The separation of C3 olefin and paraffin, which is essential for the production of propylene, can be facilitated by the ZIF-8 membrane. However, the commercial application of the membrane has not yet been achieved because the fabrication process does not meet industrial regulatory criteria. In this work, we provide a straightforward and cost-effective membrane fabrication technique that permits the rapid synthesis of ZIF-8 hollow fiber membranes. The scalability of the technology was confirmed by the incorporation of three ZIF-8 hollow fiber membranes into a single module using an introduced fiber mounting methodology. The molecular sieving characteristics of the ZIF-8 membrane module on a binary combination of C3 olefin and paraffin (C3H6/C3H8 selectivity of 110 and a C3H6 permeance of 13 GPU) were examined at atmospheric conditions. In addition, the high-pressure performance of these membranes was demonstrated at a 5 bar of equimolar binary feed pressure with a C3H6/C3H8 selectivity of 55 and a C3H6 permeance of 9 GPU due to propylene adsorption site saturation. To further accurately portray the separation performance of the membrane on an actual industrial feed, the effect of impurities (ethylene, ethane, butylene, i-butane, and n-butane), which can be found in C3 splitters, was investigated and a considerable decrement (~15%) in the propylene permeance upon an interaction with C4 hydrocarbons was confirmed.
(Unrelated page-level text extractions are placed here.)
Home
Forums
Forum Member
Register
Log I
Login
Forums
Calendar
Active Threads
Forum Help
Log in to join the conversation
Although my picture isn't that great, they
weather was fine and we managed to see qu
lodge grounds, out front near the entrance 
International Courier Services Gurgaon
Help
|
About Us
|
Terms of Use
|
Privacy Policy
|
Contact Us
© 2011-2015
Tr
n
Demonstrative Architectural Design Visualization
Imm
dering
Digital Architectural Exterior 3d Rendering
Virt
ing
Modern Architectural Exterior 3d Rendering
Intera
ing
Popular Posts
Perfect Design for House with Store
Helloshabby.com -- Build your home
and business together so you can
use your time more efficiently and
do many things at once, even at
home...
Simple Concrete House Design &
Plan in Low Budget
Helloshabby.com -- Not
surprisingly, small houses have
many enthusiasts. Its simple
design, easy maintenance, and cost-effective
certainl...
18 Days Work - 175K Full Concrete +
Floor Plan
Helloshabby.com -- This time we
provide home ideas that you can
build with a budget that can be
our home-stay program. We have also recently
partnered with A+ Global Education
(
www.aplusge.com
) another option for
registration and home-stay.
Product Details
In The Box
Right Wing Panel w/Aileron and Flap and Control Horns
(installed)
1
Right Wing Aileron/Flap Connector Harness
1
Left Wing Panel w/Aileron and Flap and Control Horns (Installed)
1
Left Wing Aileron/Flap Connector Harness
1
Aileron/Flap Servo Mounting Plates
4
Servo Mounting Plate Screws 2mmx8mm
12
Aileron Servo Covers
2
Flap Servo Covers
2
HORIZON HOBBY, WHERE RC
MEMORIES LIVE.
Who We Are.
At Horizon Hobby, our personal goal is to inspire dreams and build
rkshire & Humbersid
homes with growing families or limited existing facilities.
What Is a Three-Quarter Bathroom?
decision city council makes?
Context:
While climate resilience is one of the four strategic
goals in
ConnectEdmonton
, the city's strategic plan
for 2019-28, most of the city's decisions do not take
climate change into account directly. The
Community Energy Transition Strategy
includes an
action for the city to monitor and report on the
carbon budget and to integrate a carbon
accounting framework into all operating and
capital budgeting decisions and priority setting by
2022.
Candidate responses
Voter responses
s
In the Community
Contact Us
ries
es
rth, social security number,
Finally, the long-term stability of the ZIF-8 membrane was confirmed by continuous operation for almost a month without any loss of its initial performance (C3H6/C3H8 separation factor of 110 and a C3H6 permeance of 13 GPU). From an industrial point of view, this straightforward technique could offer a number of merits such as a short synthesis time, minimal chemical requirements, and excellent reproductivity.